Limitations & Future Work¶
- Single-source data: Data only from UCLA, adult patients (18–64); lacks pediatric data and cross-institution validation. Small sample sizes for lateralization sub-tasks limited fine-tuning.
- Frame rate constraints: All tasks were evaluated at 2 FPS, leading to systematic information loss for high-frequency events like rapid blinking (10 FPS showed a +0.08 F1 Gain over 2 FPS).

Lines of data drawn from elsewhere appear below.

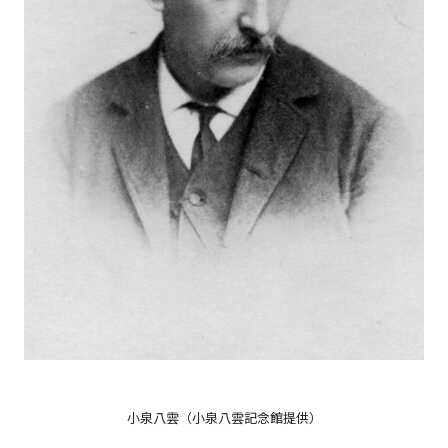
小泉八雲（小泉八雲記念館提供）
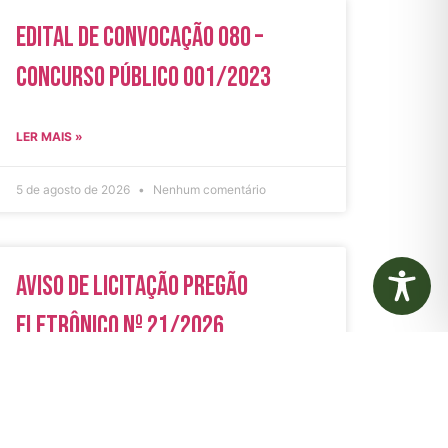
Edital de Convocação 080 –
Concurso Público 001/2023
LER MAIS »
5 de agosto de 2026
Nenhum comentário
Aviso de Licitação Pregão
Eletrônico Nº 21/2026
LER MAIS »
31 de julho de 2026
Nenhum comentário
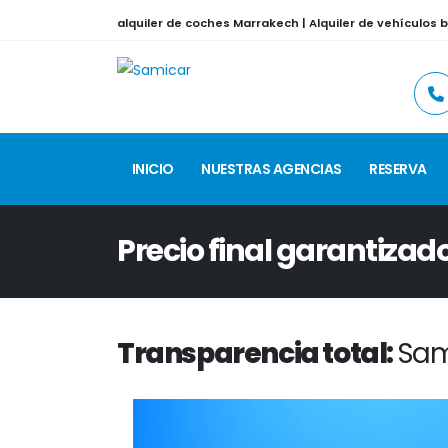
alquiler de coches Marrakech | Alquiler de vehículos
INICIO
NUESTRAS AGENCIAS
RESERVA
Precio final garantizad
Transparencia total:
Sam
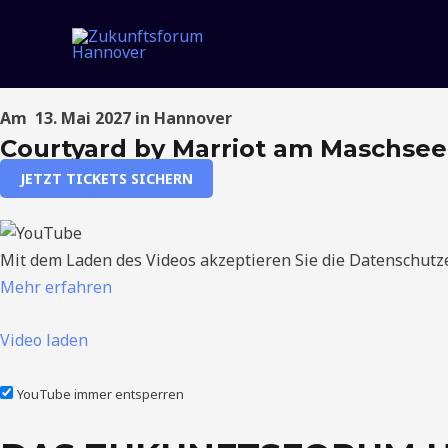
Zum
Immobilien im Wandel – Energie neu denken, Risiken mei
Inhalt
Das Event für die Immobilienwirtschaft – Zukunftsforum 
springen
Am
13. Mai 2027 in
Hannover
Courtyard by Marriot am Maschsee
JETZT TICKETS SICHERN
Mit dem Laden des Videos akzeptieren Sie die Datenschutz
Mehr erfahren
Video laden
YouTube immer entsperren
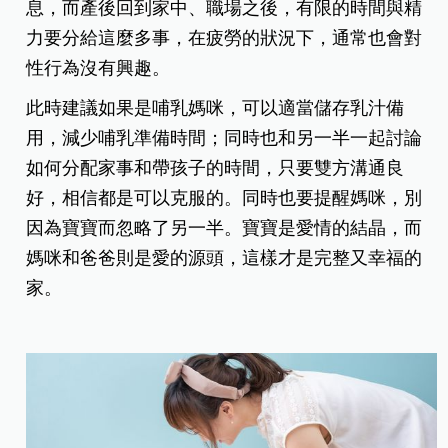
息，而產後回到家中、職場之後，有限的時間與精
力要分給這麼多事，在疲勞的狀況下，通常也會對
性行為沒有興趣。
此時建議如果是哺乳媽咪，可以適當儲存乳汁備
用，減少哺乳準備時間；同時也和另一半一起討論
如何分配家事和帶孩子的時間，只要雙方溝通良
好，相信都是可以克服的。同時也要提醒媽咪，別
因為寶寶而忽略了另一半。寶寶是愛情的結晶，而
媽咪和爸爸則是愛的源頭，這樣才是完整又幸福的
家。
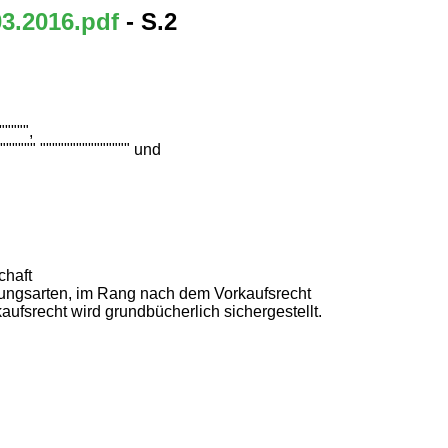
03.2016.pdf
- S.2
"""",
""""" """"""""""""""" und
chaft
ußerungsarten, im Rang nach dem Vorkaufsrecht
aufsrecht wird grundbücherlich sichergestellt.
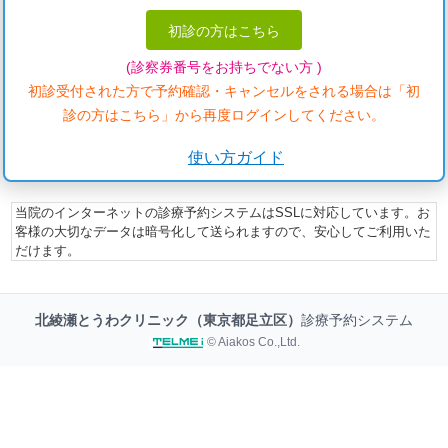
初診の方はこちら
(診察券番号をお持ちでない方 )
初診受付された方で予約確認・キャンセルをされる場合は「初
診の方はこちら」から再度ログインしてください。
使い方ガイド
当院のインターネットの診療予約システムはSSLに対応しています。お
客様の大切なデータは暗号化して送られますので、安心してご利用いた
だけます。
北綾瀬とうわクリニック（東京都足立区）
診療予約システム
© Aiakos Co.,Ltd.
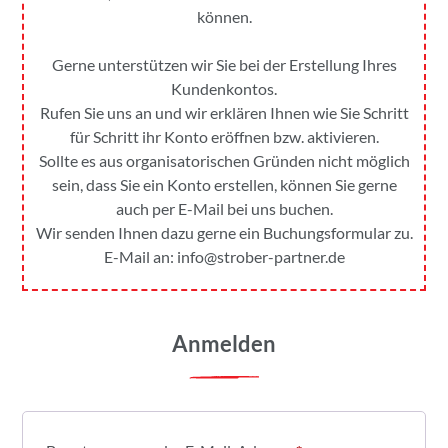
können.
Gerne unterstützen wir Sie bei der Erstellung Ihres
Kundenkontos.
Rufen Sie uns an und wir erklären Ihnen wie Sie Schritt
für Schritt ihr Konto eröffnen bzw. aktivieren.
Sollte es aus organisatorischen Gründen nicht möglich
sein, dass Sie ein Konto erstellen, können Sie gerne
auch per E-Mail bei uns buchen.
Wir senden Ihnen dazu gerne ein Buchungsformular zu.
E-Mail an:
info@strober-partner.de
Anmelden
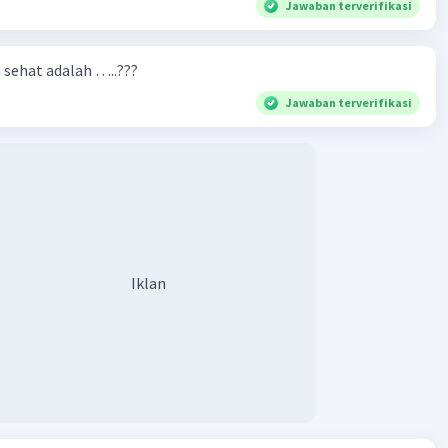
Jawaban terverifikasi
n sehat adalah …..???
Jawaban terverifikasi
Iklan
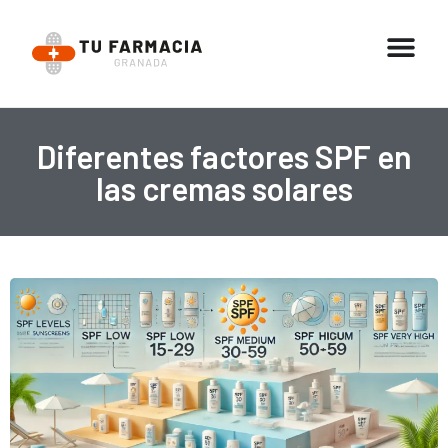
Diferentes factores SPF en
las cremas solares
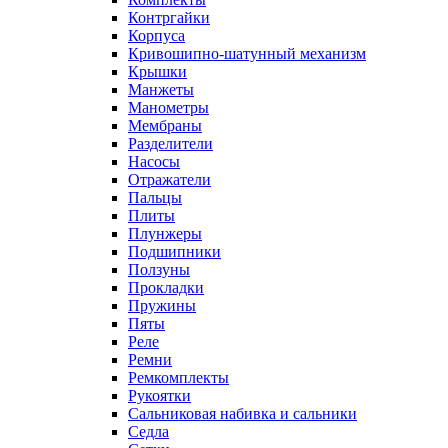
Контргайки
Корпуса
Кривошипно-шатунный механизм
Крышки
Манжеты
Манометры
Мембраны
Разделители
Насосы
Отражатели
Пальцы
Плиты
Плунжеры
Подшипники
Ползуны
Прокладки
Пружины
Пяты
Реле
Ремни
Ремкомплекты
Рукоятки
Сальниковая набивка и сальники
Седла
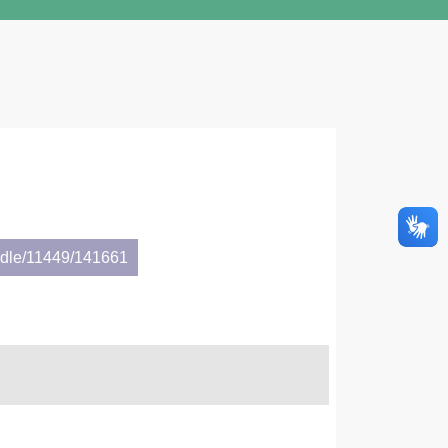
andle/11449/141661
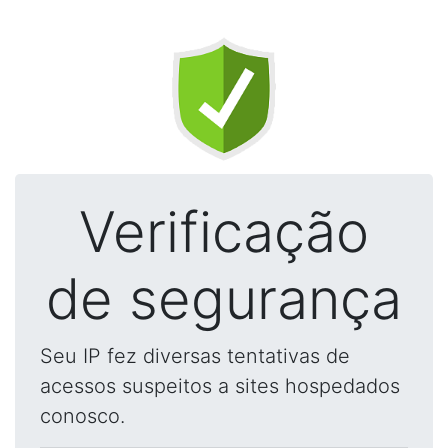
Verificação
de segurança
Seu IP fez diversas tentativas de
acessos suspeitos a sites hospedados
conosco.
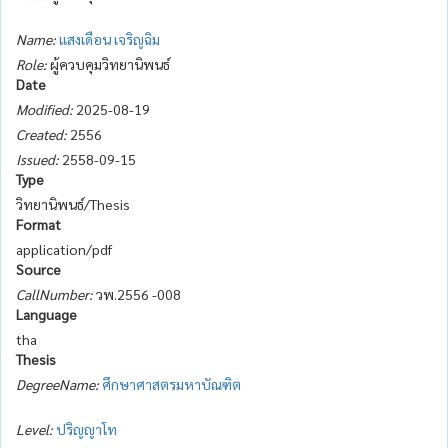
Name:
แสงเดือน เจริญฉิม
Role:
ผู้ควบคุมวิทยานิพนธ์
Date
Modified:
2025-08-19
Created:
2556
Issued:
2558-09-15
Type
วิทยานิพนธ์/Thesis
Format
application/pdf
Source
CallNumber:
วพ.2556 -008
Language
tha
Thesis
DegreeName:
ศึกษาศาสตรมหาบัณฑิต
Level:
ปริญญาโท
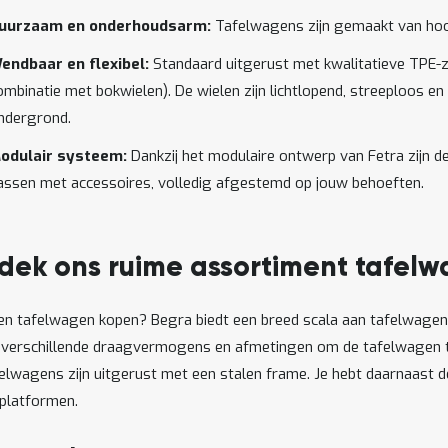
uurzaam en onderhoudsarm:
Tafelwagens zijn gemaakt van hoo
endbaar en flexibel:
Standaard uitgerust met kwalitatieve TPE-
ombinatie met bokwielen). De wielen zijn lichtlopend, streeploos en 
ndergrond.
odulair systeem:
Dankzij het modulaire ontwerp van Fetra zijn d
assen met accessoires, volledig afgestemd op jouw behoeften.
dek ons ruime assortiment tafel
een tafelwagen kopen? Begra biedt een breed scala aan tafelwagen
t verschillende draagvermogens en afmetingen om de tafelwagen te 
felwagens zijn uitgerust met een stalen frame. Je hebt daarnaast d
platformen.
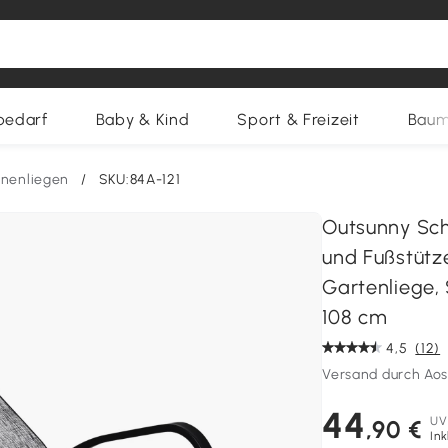
bedarf
Baby & Kind
Sport & Freizeit
Baum
nenliegen
/
SKU:84A-121
Outsunny Sch
und Fußstütze
Gartenliege, 
108 cm
4,5
(12)
Versand durch Ao
44
UV
,90 €
Ink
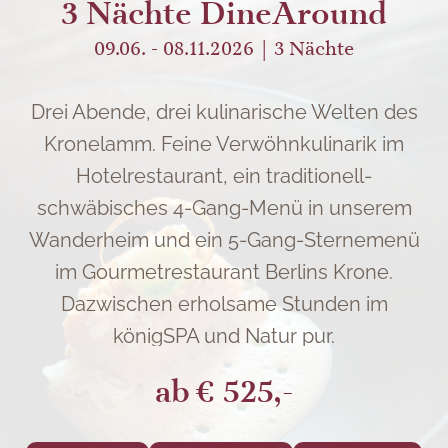
3 Nächte DineAround
09.06. - 08.11.2026
3
Nächte
Drei Abende, drei kulinarische Welten des
Kronelamm. Feine Verwöhnkulinarik im
Hotelrestaurant, ein traditionell-
schwäbisches 4-Gang-Menü in unserem
Wanderheim und ein 5-Gang-Sternemenü
im Gourmetrestaurant Berlins Krone.
Dazwischen erholsame Stunden im
königSPA und Natur pur.
ab
€ 525,-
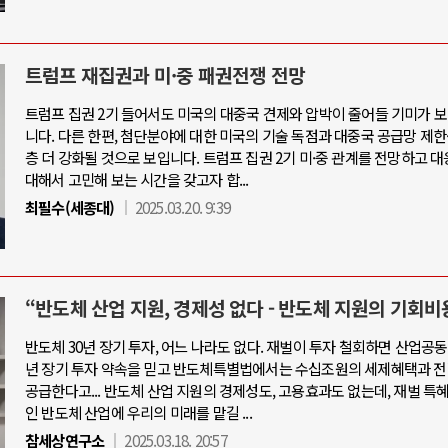
트럼프 재집권과 미·중 패권전쟁 전망
트럼프 집권 2기 들어서도 미국의 대중국 견제와 압박이 줄어들 기미가 
니다. 다른 한편, 첨단분야에 대한 미국의 기술 독점과 대중국 공급망 제한
층 더 강화될 것으로 보입니다. 트럼프 집권 2기 미·중 관계를 전망하고 
대해서 고민해 보는 시간을 갖고자 합...
최필수(세종대)
2025.03.20. 9:39
“반도체 산업 지원, 경제성 없다 - 반도체 지원의 기회비
반도체 30년 장기 투자, 어느 나라도 없다. 재벌이 투자 철회하면 산업공동
년 장기 투자 약속을 믿고 반도체특별법에서는 수십조원의 세제혜택과 전
공급한다고... 반도체 산업 지원의 경제성도, 고용효과도 없는데, 재벌 특
인 반도체 산업에 우리의 미래를 맡길 ...
참세상연구소
2025.03.18. 20:57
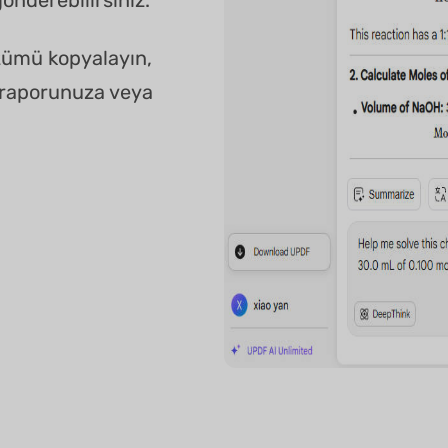
zümü kopyalayın,
a, raporunuza veya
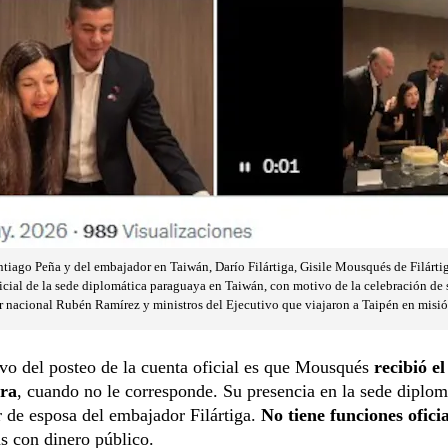
tiago Peña y del embajador en Taiwán, Darío Filártiga, Gisile Mousqués de Filártiga
icial de la sede diplomática paraguaya en Taiwán, con motivo de la celebración de
er nacional Rubén Ramírez y ministros del Ejecutivo que viajaron a Taipén en misión
vo del posteo de la cuenta oficial es que Mousqués
recibió el
ra
, cuando no le corresponde. Su presencia en la sede diplom
r de esposa del embajador Filártiga.
No tiene funciones oficia
s con dinero público.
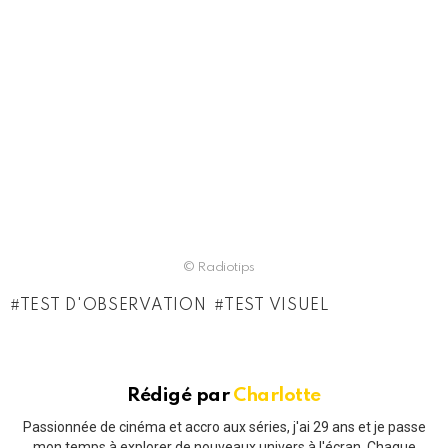
© Radiotips
TEST D'OBSERVATION
TEST VISUEL
Rédigé par
Charlotte
Passionnée de cinéma et accro aux séries, j'ai 29 ans et je passe
mon temps à explorer de nouveaux univers à l'écran. Chaque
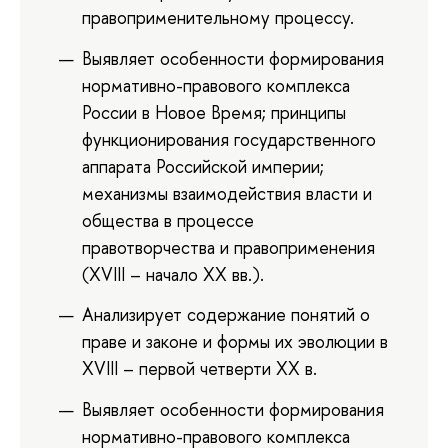
правоприменительному процессу.
Выявляет особенности формирования
нормативно-правового комплекса
России в Новое Время; принципы
функционирования государственного
аппарата Российской империи;
механизмы взаимодействия власти и
общества в процессе
правотворчества и правоприменения
(XVIII – начало XX вв.).
Анализирует содержание понятий о
праве и законе и формы их эволюции в
XVIII – первой четверти XX в.
Выявляет особенности формирования
нормативно-правового комплекса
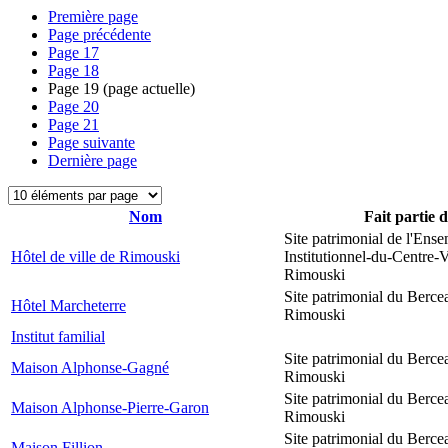
Première page
Page précédente
Page
17
Page
18
Page
19
(page actuelle)
Page
20
Page
21
Page suivante
Dernière page
Nom
Fait partie 
Site patrimonial de l'Ens
Hôtel de ville de Rimouski
Institutionnel-du-Centre-V
Rimouski
Site patrimonial du Berce
Hôtel Marcheterre
Rimouski
Institut familial
Site patrimonial du Berce
Maison Alphonse-Gagné
Rimouski
Site patrimonial du Berce
Maison Alphonse-Pierre-Garon
Rimouski
Site patrimonial du Berce
Maison Fillion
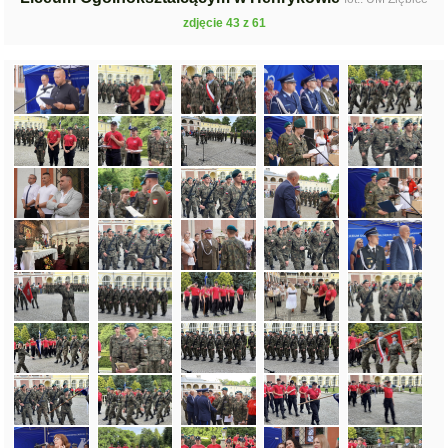
zdjęcie 43 z 61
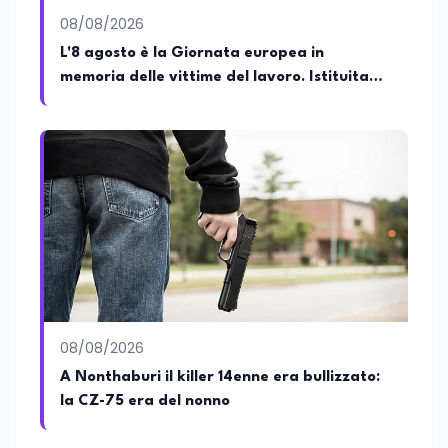
08/08/2026
L'8 agosto è la Giornata europea in
memoria delle vittime del lavoro. Istituita
dal Parlamento di Strasburgo in ricordo dei
minatori morti a Marcinelle nel 1956
08/08/2026
A Nonthaburi il killer 14enne era bullizzato:
la CZ-75 era del nonno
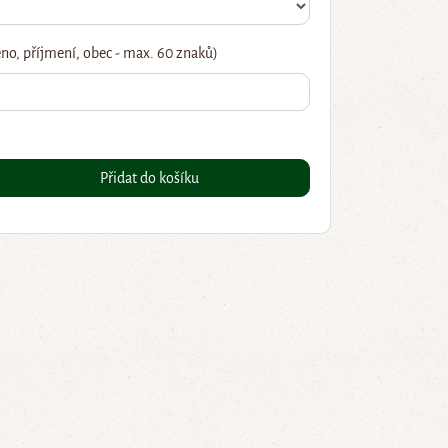
no, příjmení, obec - max. 60 znaků)
Přidat do košíku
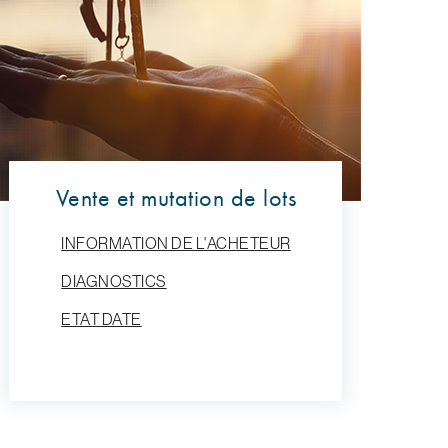
Vente et mutation de lots
INFORMATION DE L'ACHETEUR
DIAGNOSTICS
ETAT DATE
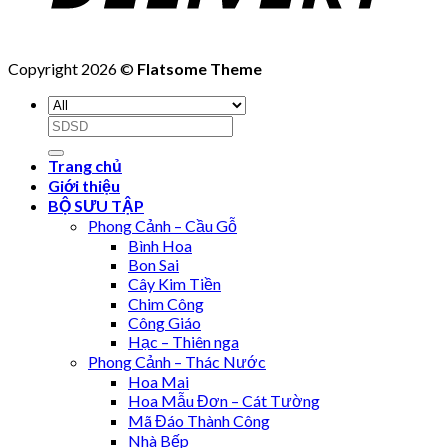
Copyright 2026 ©
Flatsome Theme
Search
for:
Trang chủ
Giới thiệu
BỘ SƯU TẬP
Phong Cảnh – Cầu Gỗ
Bình Hoa
Bon Sai
Cây Kim Tiền
Chim Công
Công Giáo
Hạc – Thiên nga
Phong Cảnh – Thác Nước
Hoa Mai
Hoa Mẫu Đơn – Cát Tường
Mã Đáo Thành Công
Nhà Bếp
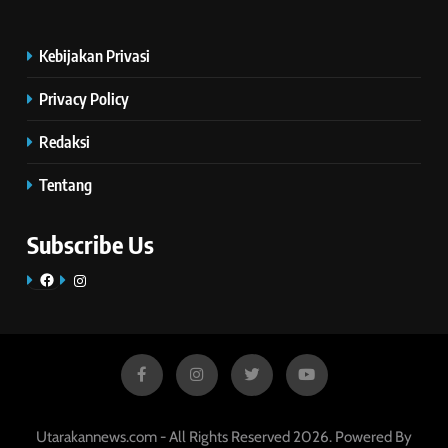
Kebijakan Privasi
Privacy Policy
Redaksi
Tentang
Subscribe Us
Facebook
Instagram
Utarakannews.com - All Rights Reserved 2026. Powered By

- Fundamental temporal localization weakness: MLLMs cannot iteratively refine start/end times like clinicians; MAE remains at 8–12 seconds. Future work may involve agentic frameworks for tool-augmented refinement.
- Evaluation coverage: No integration with EEG/MRI signals; no prospective clinical deployment. Results remain within a controlled experimental setting.
Related Work & Insights¶
- vs. MedVidQA / SV-RCNet: Unlike procedural videos with intentional movements, S³ addresses involuntary pathological movements, filling a gap in "involuntary motion + dense feature annotation."
- vs. MotionBench: General fine-grained motion benchmarks do not act as proxies for clinical capability, as evidenced by S³'s focus on clinical lateralization and temporal evolution.
- vs. RadGraph: While RadGraph uses graph structures for radiology report relations, Seizure-RQI adds narrative structure (onset/propagation/postictal) and temporal consistency, better suited for episode-based events.
- vs. Traditional seizure methods (3D CNN, accelerometers): Discriminate-only methods lack the generative rationale and report capabilities of S³, which aligns more closely with the expert clinical reasoning process.
Rating¶
- Novelty: ⭐⭐⭐⭐ The dataset, benchmark, metric, and training suite form a first-of-its-kind closed loop for seizure semiology.
- Experimental Thoroughness: ⭐⭐⭐⭐⭐ Comprehensive evaluation across 11 MLLMs, SFT/GRPO paradigms, two-stage comparisons, and extensive ablations against clinical experts.
- Writing Quality: ⭐⭐⭐⭐ Clear hierarchical narrative with detailed mechanisms for each failure mode.
- Value: ⭐⭐⭐⭐⭐ Sets a high-reference standard for medical multimodal AI and report evaluation; the two-stage F1=0.96 approaches clinical viability thresholds.